Dividend. RM8bn paid so far in 1H21 out of the RM18bn declared.
Oil price forecast. We maintain our Brent crude oil price per barrel forecast at USD70/75 for CY21/22f as we believe that OPEC+ is committed to provide a good equilibrium for oil prices. We view that the increasing demand of O&G from the reopening of economies globally would neutralise OPEC+’s easing of production cuts, providing a stable oil price of around USD70 per barrel in FY21.
Outlook. We expect Petronas to elevate its capex spending in 2H21 as its financial performance has improved significantly and this is expected to benefit most O&G services companies in Malaysia.

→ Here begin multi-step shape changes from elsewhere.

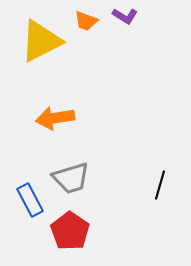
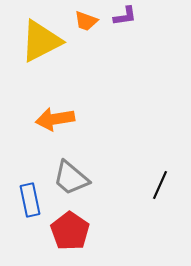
purple L-shape: rotated 40 degrees counterclockwise
orange arrow: moved 1 px down
gray trapezoid: rotated 57 degrees clockwise
black line: rotated 8 degrees clockwise
blue rectangle: rotated 16 degrees clockwise
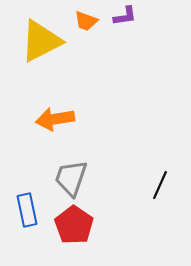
gray trapezoid: rotated 69 degrees clockwise
blue rectangle: moved 3 px left, 10 px down
red pentagon: moved 4 px right, 6 px up
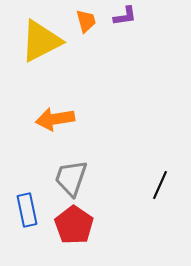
orange trapezoid: rotated 125 degrees counterclockwise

Forecast and TP Changes. None
Maintain OVERWEIGHT. We believe that the fundamentals of the O&G sector are turning positive, with (i) higher oil prices, (ii) stronger commitment from OPEC+ to keep oil prices afloat, (iii) higher impending capex from Petronas in 2H21 albeit not at pre Covid levels, (iv) timeline of vaccine rollouts and (v) the strong economic recovery from China, US and Europe. Our top picks for the sector are Bumi Armada (BUY; TP: RM0.80) for its strong FPSO business and fast improving balance sheet and Dialog (BUY; TP: RM3.45) as we believe that its share price has bottomed out and its growth in sustainable earnings and potential for further expansions for its tank terminals business will provide upside for the Company.